--- WORK ITEM ---
Each record is to be transcribed exactly.

--- MATERIAL FOR THIS EXERCISE ---
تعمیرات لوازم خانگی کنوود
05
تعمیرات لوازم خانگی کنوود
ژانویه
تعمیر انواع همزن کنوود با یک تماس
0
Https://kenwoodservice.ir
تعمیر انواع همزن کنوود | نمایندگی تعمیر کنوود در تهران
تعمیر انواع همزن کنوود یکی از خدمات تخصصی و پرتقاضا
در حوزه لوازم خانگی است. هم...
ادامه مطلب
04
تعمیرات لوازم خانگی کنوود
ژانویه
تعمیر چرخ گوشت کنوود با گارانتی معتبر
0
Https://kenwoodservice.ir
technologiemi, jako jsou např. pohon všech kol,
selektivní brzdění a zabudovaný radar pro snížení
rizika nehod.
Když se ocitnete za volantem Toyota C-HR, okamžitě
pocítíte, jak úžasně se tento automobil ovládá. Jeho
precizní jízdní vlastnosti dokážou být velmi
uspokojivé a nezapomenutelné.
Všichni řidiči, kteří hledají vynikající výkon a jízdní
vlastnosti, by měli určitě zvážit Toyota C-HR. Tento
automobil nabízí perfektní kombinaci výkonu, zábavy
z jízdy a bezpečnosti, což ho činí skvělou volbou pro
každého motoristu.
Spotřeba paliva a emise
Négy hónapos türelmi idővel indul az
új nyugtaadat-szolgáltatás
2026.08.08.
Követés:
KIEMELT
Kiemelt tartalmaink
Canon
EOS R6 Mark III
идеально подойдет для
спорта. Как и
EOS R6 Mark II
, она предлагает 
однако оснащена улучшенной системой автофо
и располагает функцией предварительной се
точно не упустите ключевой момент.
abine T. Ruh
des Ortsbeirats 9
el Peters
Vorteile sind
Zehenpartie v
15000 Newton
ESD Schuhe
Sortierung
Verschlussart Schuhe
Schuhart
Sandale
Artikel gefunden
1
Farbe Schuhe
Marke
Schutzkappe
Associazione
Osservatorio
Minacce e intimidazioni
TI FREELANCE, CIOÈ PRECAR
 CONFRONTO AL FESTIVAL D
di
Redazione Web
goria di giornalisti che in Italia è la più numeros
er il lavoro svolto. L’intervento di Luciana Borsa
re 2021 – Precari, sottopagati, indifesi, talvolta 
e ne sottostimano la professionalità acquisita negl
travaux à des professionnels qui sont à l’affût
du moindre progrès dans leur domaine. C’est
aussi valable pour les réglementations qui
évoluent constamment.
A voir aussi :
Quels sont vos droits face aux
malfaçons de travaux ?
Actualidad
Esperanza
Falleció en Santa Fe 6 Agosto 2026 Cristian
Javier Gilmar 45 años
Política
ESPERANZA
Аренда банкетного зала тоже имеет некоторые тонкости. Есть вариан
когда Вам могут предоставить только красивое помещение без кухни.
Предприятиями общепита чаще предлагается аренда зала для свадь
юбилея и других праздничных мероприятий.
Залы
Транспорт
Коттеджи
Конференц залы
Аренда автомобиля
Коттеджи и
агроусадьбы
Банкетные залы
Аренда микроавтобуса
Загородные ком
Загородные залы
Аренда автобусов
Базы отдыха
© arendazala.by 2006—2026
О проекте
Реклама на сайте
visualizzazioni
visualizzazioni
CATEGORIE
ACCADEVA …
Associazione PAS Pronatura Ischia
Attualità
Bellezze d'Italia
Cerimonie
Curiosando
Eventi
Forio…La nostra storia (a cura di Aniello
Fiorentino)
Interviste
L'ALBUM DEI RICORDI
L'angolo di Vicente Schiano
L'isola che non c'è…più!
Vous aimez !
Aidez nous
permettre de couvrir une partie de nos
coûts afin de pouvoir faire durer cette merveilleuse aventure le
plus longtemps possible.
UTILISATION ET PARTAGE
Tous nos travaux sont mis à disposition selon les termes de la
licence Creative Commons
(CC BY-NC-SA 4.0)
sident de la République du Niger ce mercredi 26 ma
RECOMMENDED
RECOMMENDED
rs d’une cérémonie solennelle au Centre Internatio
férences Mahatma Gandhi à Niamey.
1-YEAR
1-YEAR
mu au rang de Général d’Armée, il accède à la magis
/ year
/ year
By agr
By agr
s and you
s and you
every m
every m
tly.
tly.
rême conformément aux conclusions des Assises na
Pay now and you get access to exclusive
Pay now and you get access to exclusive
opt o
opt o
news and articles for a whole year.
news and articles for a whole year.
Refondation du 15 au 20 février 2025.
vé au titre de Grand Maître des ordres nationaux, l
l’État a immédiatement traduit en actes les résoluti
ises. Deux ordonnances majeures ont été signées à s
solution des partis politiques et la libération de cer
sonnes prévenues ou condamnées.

--- REPLY TO THE TASK ---
تعمیرات لوازم خانگی کنوود
05
تعمیرات لوازم خانگی کنوود
ژانویه
تعمیر انواع همزن کنوود با یک تماس
0
Https://kenwoodservice.ir
تعمیر انواع همزن کنوود | نمایندگی تعمیر کنوود در تهران
تعمیر انواع همزن کنوود یکی از خدمات تخصصی و پرتقاضا
در حوزه لوازم خانگی است. هم...
ادامه مطلب
04
تعمیرات لوازم خانگی کنوود
ژانویه
تعمیر چرخ گوشت کنوود با گارانتی معتبر
0
Https://kenwoodservice.ir
technologiemi, jako jsou např. pohon všech kol,
selektivní brzdění a zabudovaný radar pro snížení
rizika nehod.
Když se ocitnete za volantem Toyota C-HR, okamžitě
pocítíte, jak úžasně se tento automobil ovládá. Jeho
precizní jízdní vlastnosti dokážou být velmi
uspokojivé a nezapomenutelné.
Všichni řidiči, kteří hledají vynikající výkon a jízdní
vlastnosti, by měli určitě zvážit Toyota C-HR. Tento
automobil nabízí perfektní kombinaci výkonu, zábavy
z jízdy a bezpečnosti, což ho činí skvělou volbou pro
každého motoristu.
Spotřeba paliva a emise
Négy hónapos türelmi idővel indul az
új nyugtaadat-szolgáltatás
2026.08.08.
Követés:
KIEMELT
Kiemelt tartalmaink
Canon
EOS R6 Mark III
идеально подойдет для
спорта. Как и
EOS R6 Mark II
, она предлагает 
однако оснащена улучшенной системой автофо
и располагает функцией предварительной се
точно не упустите ключевой момент.
abine T. Ruh
des Ortsbeirats 9
el Peters
Vorteile sind
Zehenpartie v
15000 Newton
ESD Schuhe
Sortierung
Verschlussart Schuhe
Schuhart
Sandale
Artikel gefunden
1
Farbe Schuhe
Marke
Schutzkappe
Associazione
Osservatorio
Minacce e intimidazioni
TI FREELANCE, CIOÈ PRECAR
 CONFRONTO AL FESTIVAL D
di
Redazione Web
goria di giornalisti che in Italia è la più numeros
er il lavoro svolto. L’intervento di Luciana Borsa
re 2021 – Precari, sottopagati, indifesi, talvolta 
e ne sottostimano la professionalità acquisita negl
travaux à des professionnels qui sont à l’affût
du moindre progrès dans leur domaine. C’est
aussi valable pour les réglementations qui
évoluent constamment.
A voir aussi :
Quels sont vos droits face aux
malfaçons de travaux ?
Actualidad
Esperanza
Falleció en Santa Fe 6 Agosto 2026 Cristian
Javier Gilmar 45 años
Política
ESPERANZA
Аренда банкетного зала тоже имеет некоторые тонкости. Есть вариан
когда Вам могут предоставить только красивое помещение без кухни.
Предприятиями общепита чаще предлагается аренда зала для свадь
юбилея и других праздничных мероприятий.
Залы
Транспорт
Коттеджи
Конференц залы
Аренда автомобиля
Коттеджи и
агроусадьбы
Банкетные залы
Аренда микроавтобуса
Загородные ком
Загородные залы
Аренда автобусов
Базы отдыха
© arendazala.by 2006—2026
О проекте
Реклама на сайте
visualizzazioni
visualizzazioni
CATEGORIE
ACCADEVA …
Associazione PAS Pronatura Ischia
Attualità
Bellezze d'Italia
Cerimonie
Curiosando
Eventi
Forio…La nostra storia (a cura di Aniello
Fiorentino)
Interviste
L'ALBUM DEI RICORDI
L'angolo di Vicente Schiano
L'isola che non c'è…più!
Vous aimez !
Aidez nous
permettre de couvrir une partie de nos
coûts afin de pouvoir faire durer cette merveilleuse aventure le
plus longtemps possible.
UTILISATION ET PARTAGE
Tous nos travaux sont mis à disposition selon les termes de la
licence Creative Commons
(CC BY-NC-SA 4.0)
sident de la République du Niger ce mercredi 26 ma
RECOMMENDED
RECOMMENDED
rs d’une cérémonie solennelle au Centre Internatio
férences Mahatma Gandhi à Niamey.
1-YEAR
1-YEAR
mu au rang de Général d’Armée, il accède à la magis
/ year
/ year
By agr
By agr
s and you
s and you
every m
every m
tly.
tly.
rême conformément aux conclusions des Assises na
Pay now and you get access to exclusive
Pay now and you get access to exclusive
opt o
opt o
news and articles for a whole year.
news and articles for a whole year.
Refondation du 15 au 20 février 2025.
vé au titre de Grand Maître des ordres nationaux, l
l’État a immédiatement traduit en actes les résoluti
ises. Deux ordonnances majeures ont été signées à s
solution des partis politiques et la libération de cer
sonnes prévenues ou condamnées.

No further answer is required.